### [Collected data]

= = =

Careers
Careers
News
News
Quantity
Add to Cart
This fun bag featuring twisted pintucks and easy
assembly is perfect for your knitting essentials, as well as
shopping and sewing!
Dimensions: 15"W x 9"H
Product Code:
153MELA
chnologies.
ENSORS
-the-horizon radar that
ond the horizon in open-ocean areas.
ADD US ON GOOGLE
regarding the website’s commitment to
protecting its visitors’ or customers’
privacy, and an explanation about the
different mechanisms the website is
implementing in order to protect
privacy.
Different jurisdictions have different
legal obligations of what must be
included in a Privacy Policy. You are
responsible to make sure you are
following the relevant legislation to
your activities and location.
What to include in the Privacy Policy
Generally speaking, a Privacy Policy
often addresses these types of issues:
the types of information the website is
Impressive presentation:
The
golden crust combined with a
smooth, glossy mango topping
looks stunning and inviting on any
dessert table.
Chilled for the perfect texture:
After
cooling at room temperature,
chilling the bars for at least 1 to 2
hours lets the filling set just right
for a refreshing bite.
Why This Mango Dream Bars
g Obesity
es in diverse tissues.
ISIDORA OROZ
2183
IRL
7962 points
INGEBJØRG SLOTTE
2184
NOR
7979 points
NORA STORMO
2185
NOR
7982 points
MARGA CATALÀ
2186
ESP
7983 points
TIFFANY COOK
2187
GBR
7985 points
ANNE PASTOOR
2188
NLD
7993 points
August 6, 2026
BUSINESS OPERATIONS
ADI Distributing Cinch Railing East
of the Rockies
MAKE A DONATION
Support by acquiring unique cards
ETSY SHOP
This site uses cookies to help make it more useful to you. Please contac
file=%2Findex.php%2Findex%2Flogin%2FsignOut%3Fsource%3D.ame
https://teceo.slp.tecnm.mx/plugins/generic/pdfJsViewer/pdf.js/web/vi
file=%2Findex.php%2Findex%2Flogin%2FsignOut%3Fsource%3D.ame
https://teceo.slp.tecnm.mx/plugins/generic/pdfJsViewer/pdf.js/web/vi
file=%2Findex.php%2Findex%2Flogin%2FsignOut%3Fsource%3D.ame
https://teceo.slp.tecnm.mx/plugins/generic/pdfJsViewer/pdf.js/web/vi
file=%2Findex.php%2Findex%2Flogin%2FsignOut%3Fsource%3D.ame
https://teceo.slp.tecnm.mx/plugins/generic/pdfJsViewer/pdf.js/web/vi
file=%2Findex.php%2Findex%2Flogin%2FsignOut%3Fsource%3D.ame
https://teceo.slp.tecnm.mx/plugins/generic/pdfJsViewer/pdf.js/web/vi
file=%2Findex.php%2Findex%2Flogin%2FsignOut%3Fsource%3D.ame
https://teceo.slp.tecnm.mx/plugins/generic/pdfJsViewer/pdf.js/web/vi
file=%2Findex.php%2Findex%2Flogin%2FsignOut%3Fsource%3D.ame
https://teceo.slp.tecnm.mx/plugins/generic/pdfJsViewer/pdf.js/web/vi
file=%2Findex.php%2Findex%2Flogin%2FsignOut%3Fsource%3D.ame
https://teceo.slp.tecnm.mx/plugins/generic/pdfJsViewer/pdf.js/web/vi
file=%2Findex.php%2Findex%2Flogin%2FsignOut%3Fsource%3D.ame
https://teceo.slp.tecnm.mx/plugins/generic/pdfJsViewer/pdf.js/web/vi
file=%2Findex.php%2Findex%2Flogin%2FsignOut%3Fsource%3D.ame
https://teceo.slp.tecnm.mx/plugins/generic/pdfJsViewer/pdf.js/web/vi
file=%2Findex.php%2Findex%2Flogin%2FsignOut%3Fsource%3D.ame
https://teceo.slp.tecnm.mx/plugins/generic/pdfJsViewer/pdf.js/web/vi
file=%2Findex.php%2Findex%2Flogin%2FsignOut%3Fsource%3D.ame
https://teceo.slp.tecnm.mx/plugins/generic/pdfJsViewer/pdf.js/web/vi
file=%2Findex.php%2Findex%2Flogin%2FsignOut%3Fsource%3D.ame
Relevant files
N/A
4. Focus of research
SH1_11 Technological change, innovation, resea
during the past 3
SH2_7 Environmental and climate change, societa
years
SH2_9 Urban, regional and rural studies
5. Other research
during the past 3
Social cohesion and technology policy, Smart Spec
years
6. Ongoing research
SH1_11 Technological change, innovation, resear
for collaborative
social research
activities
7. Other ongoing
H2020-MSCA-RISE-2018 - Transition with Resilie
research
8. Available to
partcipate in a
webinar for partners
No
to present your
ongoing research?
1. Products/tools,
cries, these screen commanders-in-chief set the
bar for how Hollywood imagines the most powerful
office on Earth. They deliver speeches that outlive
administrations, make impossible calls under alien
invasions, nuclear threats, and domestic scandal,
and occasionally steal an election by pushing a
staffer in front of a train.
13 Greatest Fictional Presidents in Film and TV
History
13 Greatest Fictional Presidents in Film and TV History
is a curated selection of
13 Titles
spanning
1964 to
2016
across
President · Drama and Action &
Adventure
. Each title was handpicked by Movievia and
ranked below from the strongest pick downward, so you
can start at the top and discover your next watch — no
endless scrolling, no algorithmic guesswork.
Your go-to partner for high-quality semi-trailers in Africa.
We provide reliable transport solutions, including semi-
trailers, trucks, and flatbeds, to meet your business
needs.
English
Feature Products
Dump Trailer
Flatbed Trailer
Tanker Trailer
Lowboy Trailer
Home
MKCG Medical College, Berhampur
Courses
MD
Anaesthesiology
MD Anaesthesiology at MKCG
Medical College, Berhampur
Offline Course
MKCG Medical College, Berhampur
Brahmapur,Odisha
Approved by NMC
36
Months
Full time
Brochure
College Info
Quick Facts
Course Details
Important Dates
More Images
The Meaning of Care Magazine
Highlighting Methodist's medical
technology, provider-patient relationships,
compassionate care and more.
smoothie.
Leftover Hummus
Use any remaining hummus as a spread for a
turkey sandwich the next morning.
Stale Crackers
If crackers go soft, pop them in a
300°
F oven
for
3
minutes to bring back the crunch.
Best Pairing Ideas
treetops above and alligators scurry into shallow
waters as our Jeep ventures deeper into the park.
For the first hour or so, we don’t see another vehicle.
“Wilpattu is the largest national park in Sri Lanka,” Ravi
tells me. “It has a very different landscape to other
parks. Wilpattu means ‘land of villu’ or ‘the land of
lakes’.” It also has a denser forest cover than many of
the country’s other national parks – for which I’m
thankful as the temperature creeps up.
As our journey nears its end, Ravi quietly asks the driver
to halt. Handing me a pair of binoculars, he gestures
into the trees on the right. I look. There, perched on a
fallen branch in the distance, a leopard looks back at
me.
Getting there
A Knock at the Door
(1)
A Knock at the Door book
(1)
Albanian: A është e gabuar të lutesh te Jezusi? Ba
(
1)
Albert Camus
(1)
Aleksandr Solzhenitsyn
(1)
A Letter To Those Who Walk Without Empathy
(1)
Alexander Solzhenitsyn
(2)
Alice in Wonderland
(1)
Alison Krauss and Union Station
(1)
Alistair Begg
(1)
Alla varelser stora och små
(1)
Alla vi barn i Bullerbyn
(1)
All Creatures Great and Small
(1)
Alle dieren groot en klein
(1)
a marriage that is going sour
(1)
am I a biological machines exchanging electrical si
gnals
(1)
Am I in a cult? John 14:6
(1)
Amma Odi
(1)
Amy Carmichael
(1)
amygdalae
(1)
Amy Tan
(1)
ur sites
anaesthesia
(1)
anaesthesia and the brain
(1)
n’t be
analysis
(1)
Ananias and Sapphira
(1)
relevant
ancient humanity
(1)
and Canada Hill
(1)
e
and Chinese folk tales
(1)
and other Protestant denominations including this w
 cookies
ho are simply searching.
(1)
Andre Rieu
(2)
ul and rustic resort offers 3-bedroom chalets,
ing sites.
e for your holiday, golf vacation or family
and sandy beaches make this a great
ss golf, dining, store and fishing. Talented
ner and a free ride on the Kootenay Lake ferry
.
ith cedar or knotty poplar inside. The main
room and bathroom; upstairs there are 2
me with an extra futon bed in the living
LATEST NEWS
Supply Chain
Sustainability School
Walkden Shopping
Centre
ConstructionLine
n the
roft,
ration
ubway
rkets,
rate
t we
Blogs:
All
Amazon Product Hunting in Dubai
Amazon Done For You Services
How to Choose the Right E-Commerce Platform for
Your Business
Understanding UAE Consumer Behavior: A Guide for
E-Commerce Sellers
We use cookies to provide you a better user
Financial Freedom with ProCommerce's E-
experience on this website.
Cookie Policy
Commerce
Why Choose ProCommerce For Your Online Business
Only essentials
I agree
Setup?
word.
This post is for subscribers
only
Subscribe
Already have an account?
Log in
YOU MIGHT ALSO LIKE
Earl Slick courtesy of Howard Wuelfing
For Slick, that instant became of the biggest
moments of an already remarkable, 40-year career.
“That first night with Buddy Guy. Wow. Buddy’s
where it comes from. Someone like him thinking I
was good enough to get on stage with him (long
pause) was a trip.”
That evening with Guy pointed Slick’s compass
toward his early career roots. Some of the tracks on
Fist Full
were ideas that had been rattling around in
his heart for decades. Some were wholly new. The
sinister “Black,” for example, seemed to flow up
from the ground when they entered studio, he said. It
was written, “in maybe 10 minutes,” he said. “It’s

= = =

Using the data above, repeat exactly the lines that begin at the line with "Brahmapur,Odisha" and end at the line with "treetops above and", both ends included.

Brahmapur,Odisha
Approved by NMC
36
Months
Full time
Brochure
College Info
Quick Facts
Course Details
Important Dates
More Images
The Meaning of Care Magazine
Highlighting Methodist's medical
technology, provider-patient relationships,
compassionate care and more.
smoothie.
Leftover Hummus
Use any remaining hummus as a spread for a
turkey sandwich the next morning.
Stale Crackers
If crackers go soft, pop them in a
300°
F oven
for
3
minutes to bring back the crunch.
Best Pairing Ideas
treetops above and alligators scurry into shallow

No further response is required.